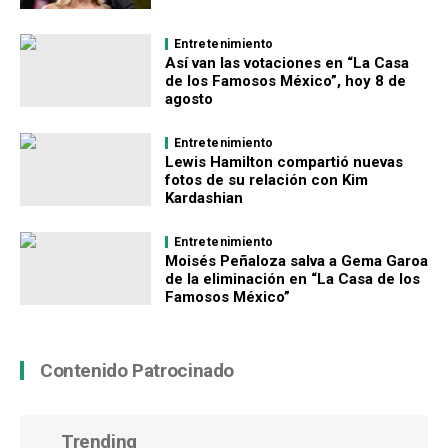
Entretenimiento
Así van las votaciones en “La Casa
de los Famosos México”, hoy 8 de
agosto
Entretenimiento
Lewis Hamilton compartió nuevas
fotos de su relación con Kim
Kardashian
Entretenimiento
Moisés Peñaloza salva a Gema Garoa
de la eliminación en “La Casa de los
Famosos México”
Contenido Patrocinado
Trending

- TRY IT: Search the data above for lines holding "México" and copy each of them.

- TASK ANSWER:
de los Famosos México”, hoy 8 de
Famosos México”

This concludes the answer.